Xanten Birtener erweckt alte Uhren zum Leben

Xanten · Hans-Peter Feldmann restauriert und repariert in seiner kleinen Werkstatt Uhren für Liebhaber aus dem ganzen Land.

 Hans-Peter Feldmann bei der Arbeit an einer englischen Standuhr aus der Zeit um 1800, die er komplett restauriert hat.

Hans-Peter Feldmann bei der Arbeit an einer englischen Standuhr aus der Zeit um 1800, die er komplett restauriert hat.

Foto: Armin Fischer

Hans-Peter Feldmann weiß immer, was die Stunde geschlagen hat und das im wahrsten Sinne des Wortes. Denn die große Leidenschaft des Birteners sind alte Uhren, vorzugsweise solche, die mit hellem Klang und mitunter vertrauten Melodien die Zeit verkünden. Angefangen hat alles in den 50er Jahren mit der großen Wanduhr seines Großvaters. Als die eines Tages zur Erbmasse zählte, haben seine Eltern und die vier Geschwister abgewunken. Der junge Feldmann griff zu und begann auf seine Weise damit, sich der unbekannten Technik zu nähern. "Ich habe sie erstmal auseinandergenommen und mir das Uhrwerk näher angesehen. Das fand ich sehr interessant", erinnert sich der 74-Jährige. Dieses Interesse sollte den gelernten Maschinenbauer nie mehr loslassen. Selbst als zwischendurch eine Phase kam, in der Mineralien sein Hobby wurden, blieb er dem mechanischen Gang der Zeit treu. "Ich habe Achate in Scheiben geschnitten und Uhrwerke darin eingebaut", so Feldmann.

Heute restauriert und repariert er in seiner kleinen Werkstatt in Birten Uhren für Liebhaber aus ganz NRW. Derzeit befasst er sich mit einer Standuhr aus dem 19. Jahrhundert, deren akkurat bemaltes Ziffernblatt aus Porzellan ist und in dessen Gehäuse sich der Holzwurm eingenistet hatte. "Diese Uhren können 300 bis 400 Jahre laufen, kommen 25 Jahre ohne Wartung aus. Früher wurde zuerst das Ehebett vererbt und dann die Uhr", berichtet Feldmann. Damit deutlich wird, dass jedem einmal die letzte Stunde schlagen wird, schwingt über dem Ziffernblatt ein Engel die Sense im Takt des Pendels. Aber so aufwendig ein Gehäuse oder ein Uhrenschrank auch sein mag, Feldmanns Interesse gilt hauptsächlich dem darin enthaltenen Uhrwerk. Um die filigrane Handwerkskunst sichtbar zu machen, baut er diese Uhrwerke in Glasgehäuse ein. Erst so wird deutlich, mit welcher Akribie die Zeitmesser vergangener Tage hergestellt wurden. "Dieser Auslösehebel für das Stundenrad ist alleine schon ein kleines Kunstwerk", deutet er auf einen kunstvoll gebogenen Hebel, der oberhalb des Räderwerkes wie ein Dirigent den Takt vorgibt.

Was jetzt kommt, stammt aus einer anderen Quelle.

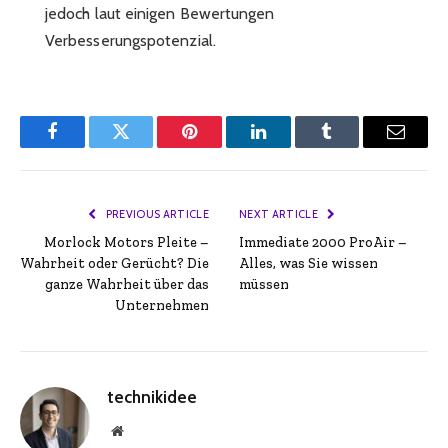
jedoch laut einigen Bewertungen
Verbesserungspotenzial.
Facebook
Twitter
Pinterest
LinkedIn
Tumblr
Email
PREVIOUS ARTICLE
NEXT ARTICLE
Morlock Motors Pleite –
Immediate 2000 ProAir –
Wahrheit oder Gerücht? Die
Alles, was Sie wissen
ganze Wahrheit über das
müssen
Unternehmen
technikidee
Website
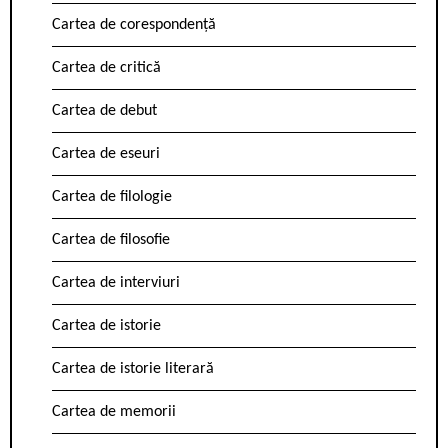
Cartea de corespondență
Cartea de critică
Cartea de debut
Cartea de eseuri
Cartea de filologie
Cartea de filosofie
Cartea de interviuri
Cartea de istorie
Cartea de istorie literară
Cartea de memorii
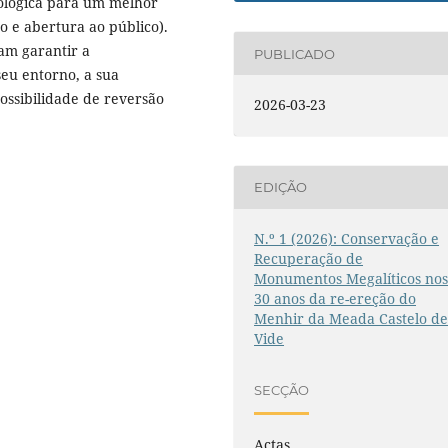
eológica para um melhor
ão e abertura ao público).
sam garantir a
PUBLICADO
seu entorno, a sua
ossibilidade de reversão
2026-03-23
EDIÇÃO
N.º 1 (2026): Conservação e
Recuperação de
Monumentos Megalíticos no
30 anos da re-ereção do
Menhir da Meada Castelo d
Vide
SECÇÃO
Actas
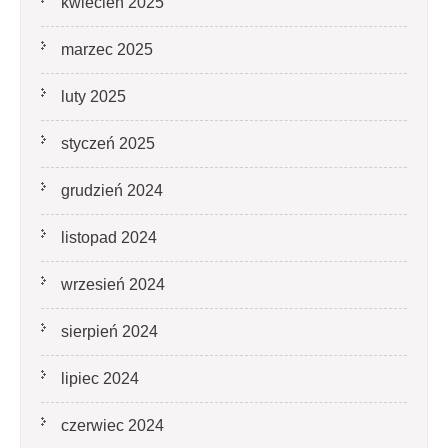
kwiecień 2025
marzec 2025
luty 2025
styczeń 2025
grudzień 2024
listopad 2024
wrzesień 2024
sierpień 2024
lipiec 2024
czerwiec 2024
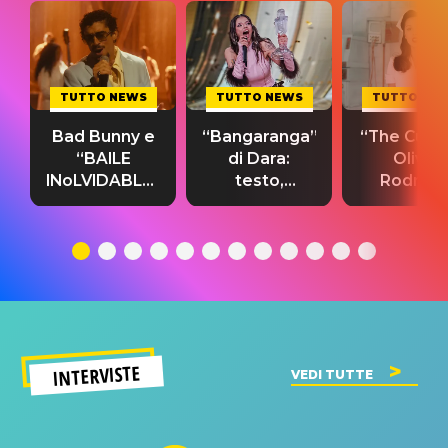
TUTTO NEWS
TUTTO NEWS
TUTTO NE
Bad Bunny e
“Bangaranga”
“The Cure”
“BAILE
di Dara:
Olivia
INoLVIDABLE”:
testo,
Rodrigo
testo,
traduzione e
testo,
traduzione e
significato
traduzion
significato
del singolo
significa
INTERVISTE
VEDI TUTTE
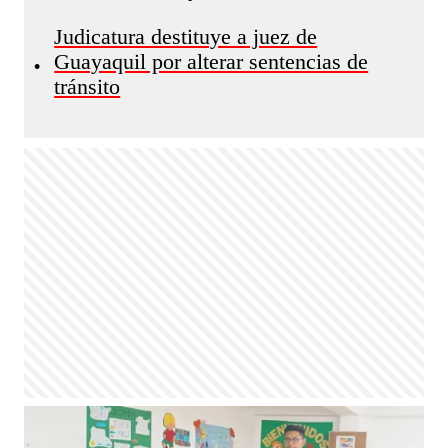
Judicatura destituye a juez de
Guayaquil por alterar sentencias de
•
tránsito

Anhand der Geschichte dieser alten Uhren lässt sich auch die immer schnelllebiger werdende Zeit erkennen. "Früher gab es nur Stundenzeiger, das reichte den Menschen völlig aus. Später kam der Minutenzeiger hinzu. Ein Sekundenzeiger ließe sich ganz leicht anbringen, aber der wurde nie benötigt", erläutert das Mitglied der deutschen Gesellschaft für Chronometrie. Irgendwann hat es ihn in den Fingern gejuckt und er hat seine eigene Uhr gebaut, mit Mondphasen- und Sekundenzeiger.

Die 2,35 Meter große und mit 200 Jahre alter Eiche verkleidete Standuhr im Wohnzimmer hat der Fachmann mit einem ausgefeilten Glockenspiel ausgestattet. "Die Melodien hat ein Komponist aus Holland für mich geschrieben. Ich habe sie über eine Walze auf das Glockenspiel umgesetzt." Feldmanns ältestes Stück gibt die Zeit ebenfalls im Wohnzimmer bekannt. Es handelt sich dabei um ein französisches Uhrwerk aus dem Jahr 1700, dessen Gehäuse längst verrottet war. Der Hobby-Uhrmacher hat nicht nur ein neues Gehäuse aus edlem Mahagoni darumgebaut, sondern nach langer Suche auch die passenden feuervergoldeten Applikationen aus dieser Zeit gefunden.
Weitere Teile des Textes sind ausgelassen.